Wilma Rudolph was the 20th of 22 children. She was born prematurely and her survival was doubtful. When she was 4 years old, she contacted double pneumonia and scarlet fever, which left her with a paralysed left leg. At age 9, she removed the metal leg brace she had been dependent on and began to walk without it. By 13 she had developed a rhythmic walk, which doctors said was a miracle. That same year she decided to become a runner. She entered a race and came in last. For the next few years every race she entered, she came in last. Everyone told her to quit, but she kept on running. One day she actually won a race. And then another. From then on she won every race she entered. Eventually this little girl, who was told she would never walk again, went on to win three Olympic gold medals.

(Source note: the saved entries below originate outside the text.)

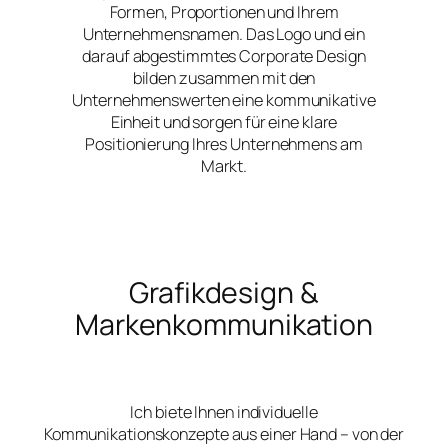
Formen, Proportionen und Ihrem
Unternehmensnamen. Das Logo und ein
darauf abgestimmtes Corporate Design
bilden zusammen mit den
Unternehmenswerten eine kommunikative
Einheit und sorgen für eine klare
Positionierung Ihres Unternehmens am
Markt.
Grafikdesign &
Markenkommunikation
Ich biete Ihnen individuelle
Kommunikationskonzepte aus einer Hand – von der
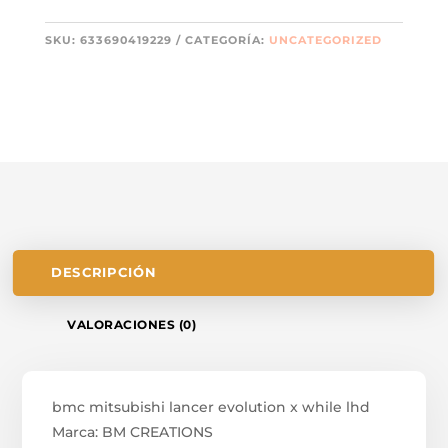
SKU:
633690419229
CATEGORÍA:
UNCATEGORIZED
DESCRIPCIÓN
VALORACIONES (0)
bmc mitsubishi lancer evolution x while lhd
Marca: BM CREATIONS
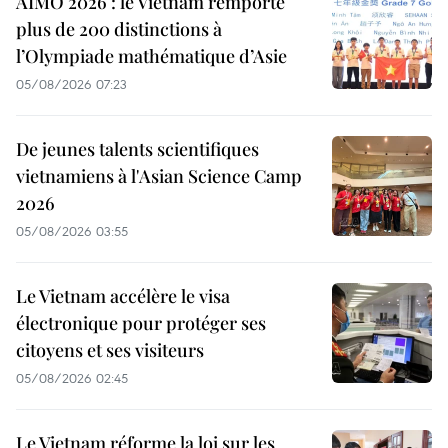
AIMO 2026 : le Vietnam remporte
plus de 200 distinctions à
l’Olympiade mathématique d’Asie
05/08/2026 07:23
De jeunes talents scientifiques
vietnamiens à l'Asian Science Camp
2026
05/08/2026 03:55
Le Vietnam accélère le visa
électronique pour protéger ses
citoyens et ses visiteurs
05/08/2026 02:45
Le Vietnam réforme la loi sur les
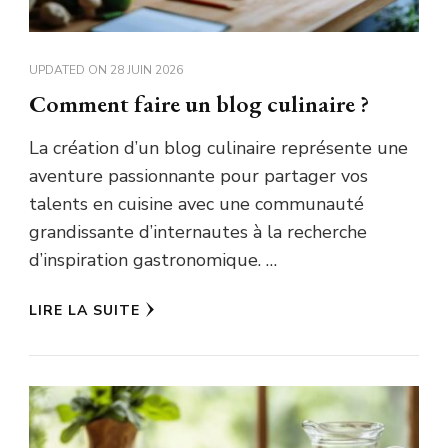
UPDATED ON
28 JUIN 2026
Comment faire un blog culinaire ?
La création d’un blog culinaire représente une
aventure passionnante pour partager vos
talents en cuisine avec une communauté
grandissante d’internautes à la recherche
d’inspiration gastronomique. …
LIRE LA SUITE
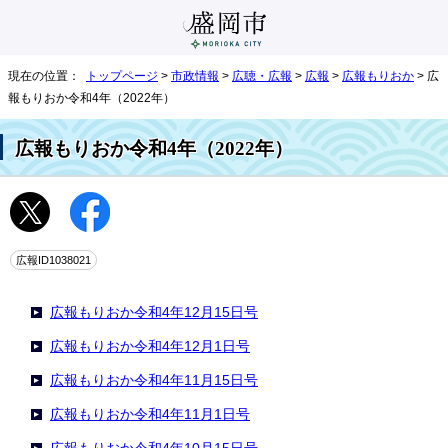
現在の位置：
トップページ
>
市政情報
>
広聴・広報
>
広報
>
広報もりおか
> 広
報もりおか令和4年（2022年）
広報もりおか令和4年（2022年）
広報ID1038021
広報もりおか令和4年12月15日号
広報もりおか令和4年12月1日号
広報もりおか令和4年11月15日号
広報もりおか令和4年11月1日号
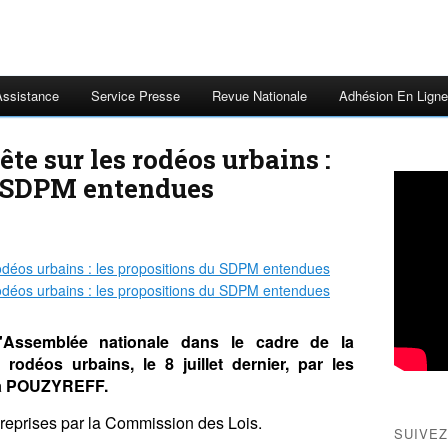
Assistance
Service Presse
Revue Nationale
Adhésion En Ligne
e sur les rodéos urbains :
u SDPM entendues
Assemblée nationale dans le cadre de la
odéos urbains, le 8 juillet dernier, par les
ia POUZYREFF.
reprises par la Commission des Lois.
SUIVEZ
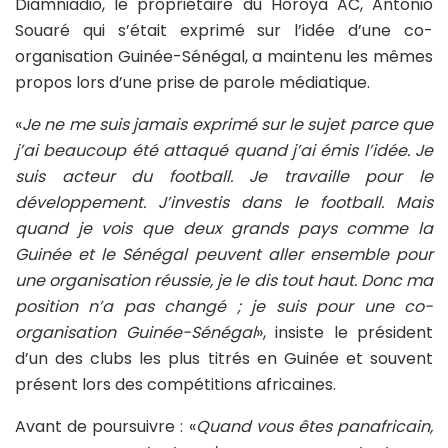
Diamniadio, le propriétaire du Horoya AC, Antonio
Souaré qui s’était exprimé sur l’idée d’une co-
organisation Guinée-Sénégal, a maintenu les mêmes
propos lors d’une prise de parole médiatique.
«
Je ne me suis jamais exprimé sur le sujet parce que
j’ai beaucoup été attaqué quand j’ai émis l’idée. Je
suis acteur du football. Je travaille pour le
développement. J’investis dans le football. Mais
quand je vois que deux grands pays comme la
Guinée et le Sénégal peuvent aller ensemble pour
une organisation réussie, je le dis tout haut. Donc ma
position n’a pas changé ; je suis pour une co-
organisation Guinée-Sénégal
», insiste le président
d’un des clubs les plus titrés en Guinée et souvent
présent lors des compétitions africaines.
Avant de poursuivre : «
Quand vous êtes panafricain,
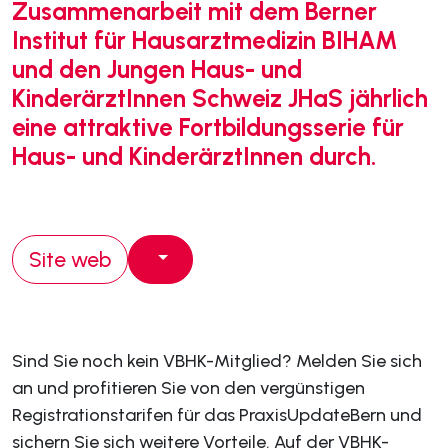
Zusammenarbeit mit dem Berner
Institut für Hausarztmedizin BIHAM
und den Jungen Haus- und
KinderärztInnen Schweiz JHaS jährlich
eine attraktive Fortbildungsserie für
Haus- und KinderärztInnen durch.
Site web
Sind Sie noch kein VBHK-Mitglied? Melden Sie sich
an und profitieren Sie von den vergünstigen
Registrationstarifen für das PraxisUpdateBern und
sichern Sie sich weitere Vorteile. Auf der VBHK-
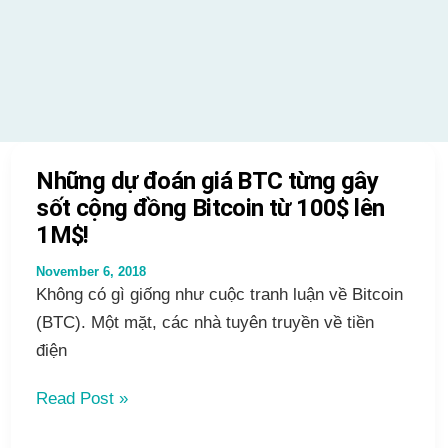
Những dự đoán giá BTC từng gây
sốt cộng đồng Bitcoin từ 100$ lên
1M$!
November 6, 2018
Không có gì giống như cuộc tranh luận về Bitcoin
(BTC). Một mặt, các nhà tuyên truyền về tiền
điện
Những
Read Post »
dự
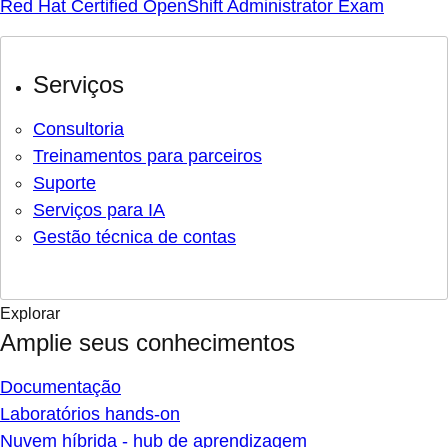
Red Hat Certified OpenShift Administrator Exam
Serviços
Consultoria
Treinamentos para parceiros
Suporte
Serviços para IA
Gestão técnica de contas
Explorar
Amplie seus conhecimentos
Documentação
Laboratórios hands-on
Nuvem híbrida - hub de aprendizagem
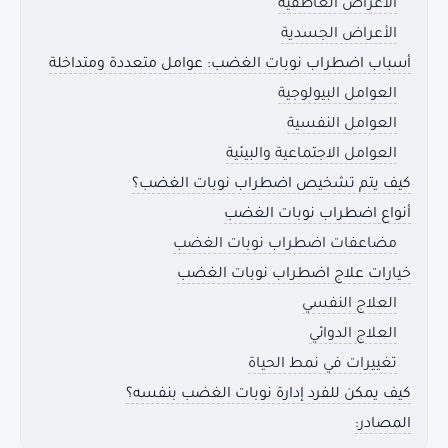
الأعراض العاطفية
الأعراض الجسدية
أسباب اضطراب نوبات الغضب: عوامل متعددة ومتداخلة
العوامل البيولوجية
العوامل النفسية
العوامل الاجتماعية والبيئية
كيف يتم تشخيص اضطراب نوبات الغضب؟
أنواع اضطراب نوبات الغضب
مضاعفات اضطراب نوبات الغضب
خيارات علاج اضطراب نوبات الغضب
العلاج النفسي
العلاج الدوائي
تغييرات في نمط الحياة
كيف يمكن للفرد إدارة نوبات الغضب بنفسه؟
المصادر:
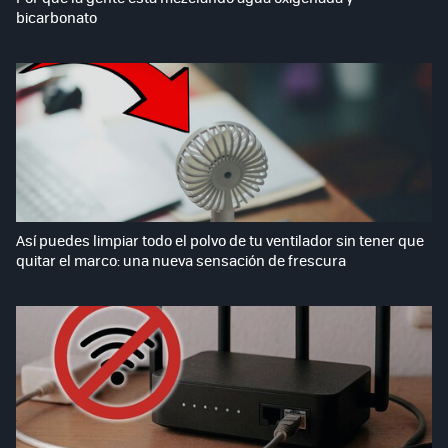
bicarbonato
Así puedes limpiar todo el polvo de tu ventilador sin tener que
quitar el marco: una nueva sensación de frescura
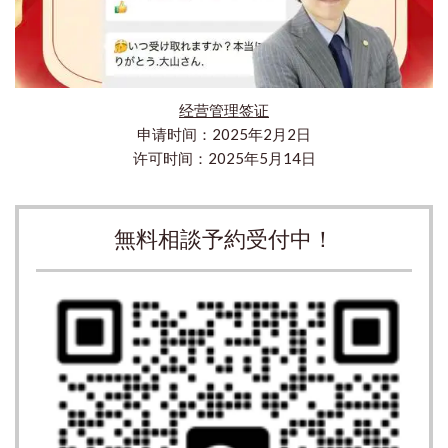
经营管理签证
申请时间：2025年2月2日
许可时间：2025年5月14日
無料相談予約受付中！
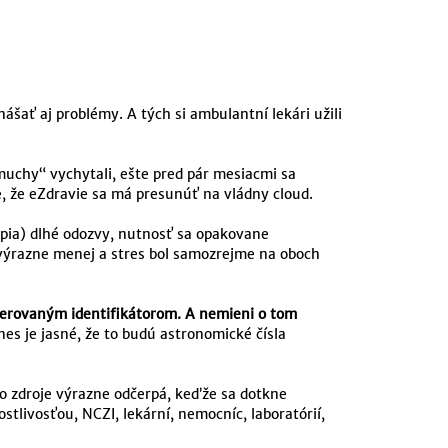
šať aj problémy. A tých si ambulantní lekári užili
muchy“ vychytali, ešte pred pár mesiacmi sa
, že eZdravie sa má presunúť na vládny cloud.
ápia) dlhé odozvy, nutnosť sa opakovane
 výrazne menej a stres bol samozrejme na oboch
nerovaným identifikátorom. A nemieni o tom
nes je jasné, že to budú astronomické čísla
to zdroje výrazne odčerpá, keďže sa dotkne
livosťou, NCZI, lekární, nemocníc, laboratórií,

Chester Carlson, Inventor.
In the 1940s, another young inventor named Chester Carlson took his idea to 20 corporations, including some of the biggest in the country. They all turned him down. In 1947 - after seven long years of rejections! - he finally got a tiny company in Rochester, New York, the Haloid company (known today as Xerox Corporation), to purchase the rights to his invention - an electrostatic paper-copying process.
The Beatles.
In 1962, four nervous young musicians played their first record audition for the executives of the Decca recording Company. The executives were not impressed. While turning down this group of musicians, one executive said, "We don't like their sound. Groups of guitars are on the way out."
Elvis Presley, Singer.
In 1954, Jimmy Denny, manager of the Grand Ole Opry, Fired a singer after one performance. He told him, "You ain't goin' nowhere....son. You ought to go back to drivin' a truck."
Alexander Graham Bell, Inventor.
When Alexander Graham Bell invented the telephone in 1876, it did not ring off the hook with calls from potential backers. After making a demonstration call, President Rutherford Hayes said, "That's an amazing invention, but who would ever want to use one of them?"
Thomas Edison, Inventor.
When Thomas Edison invented the light bulb, he tried over 2000 experiments before he got it to work. A young reporter asked him how it felt to fail so many times. He said, "I never failed once. I invented the light bulb. It just happened to be a 2000-step process."
Colonel Harland Sanders, Founder of KFC fast food chain.
Colonel Sanders was broke and at the age of 65, after 1700 trials, he succeeded in getting a person to accept his recipe. The rest is now history.